Re: Piston-to-head: what's ideal? What's safe?
Many of us shooting for pump gas use only, usually have a static compression ratio number as the traget we shoot for. Nobody wants to drive a car on the street, and have to pay $9, $10, or $12 per gallon for race gas because the engine in question pings all over the place on 93 octane pump gas. Unless of course you're a Jay Leno type who earns a seven figure yearly salary. So ofcourse the static compression ratio target number has to be considered when we're choosing the piston-to-head gap to use, since it will ultimately become one of the variables that determines the static compression ratio that your combination will end up with.
When you're starting a build completely from scratch, you'll have more control over that, since you can decide on dome height of the pistons, and head chamber volume too. But be it a partial build, or a build up from scratch, the piston to deck space will be a factor. However, if it's true that having a good "squish" action going on inside the chamber during combustion, increases efficiency, and reduces the potential for detonation, ("pinging") then striving for the ultimate or the best piston to deck space IMO should be one of our goals, (for pump gas builds in particular).
I suppose that what we need to add to the mix is what Scott mentioned about certain applications perhaps requiring, or being optimized by slightly different squish heights too. But from what I'm hearing from some of the examples given, (especially from Jeff) indicate that this isn't an exact science, and/or that a larger squish space than the accepted .035"-.040" might very well be optimal for many pump gas applications. But this is just me speculating. Lets face it, it would be pretty tough for most of us, (if not all of us) to spend the money and the time to perform back to back tests on the dyno and at the drag strip, as well as on the street, on different piston to wall clearences just to see what works best for pump gas use.
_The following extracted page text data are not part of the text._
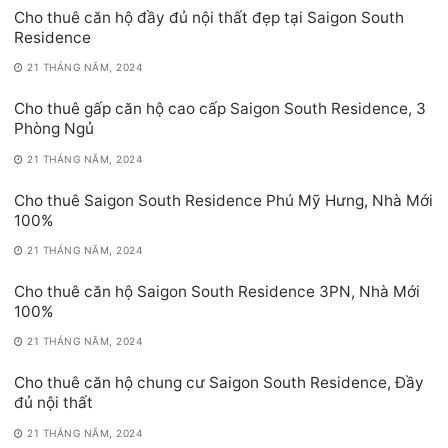
Cho thuê căn hộ đầy đủ nội thất đẹp tại Saigon South
Residence
21 THÁNG NĂM, 2024
Cho thuê gấp căn hộ cao cấp Saigon South Residence, 3
Phòng Ngủ
21 THÁNG NĂM, 2024
Cho thuê Saigon South Residence Phú Mỹ Hưng, Nhà Mới
100%
21 THÁNG NĂM, 2024
Cho thuê căn hộ Saigon South Residence 3PN, Nhà Mới
100%
21 THÁNG NĂM, 2024
Cho thuê căn hộ chung cư Saigon South Residence, Đầy
đủ nội thất
21 THÁNG NĂM, 2024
Even if we had nothing better else to do with our time and money, any conclusions derived from such tests would still only apply to the specific vehicle combo that ws used, unless perhaps multiple vehicles at various race weights, with multiple rear gear ratios were used. Which makes such an endeavor even more unrealistic. But it still serves as some food for thought when the details of different combinations are shared, and what end results were brought about by those combinations. If nothing else, it can sometimes help us explain why certain combinations that we might have tried in the past might not have worked the way we had planned.
70 Chevelle SS clone (632 CI powered).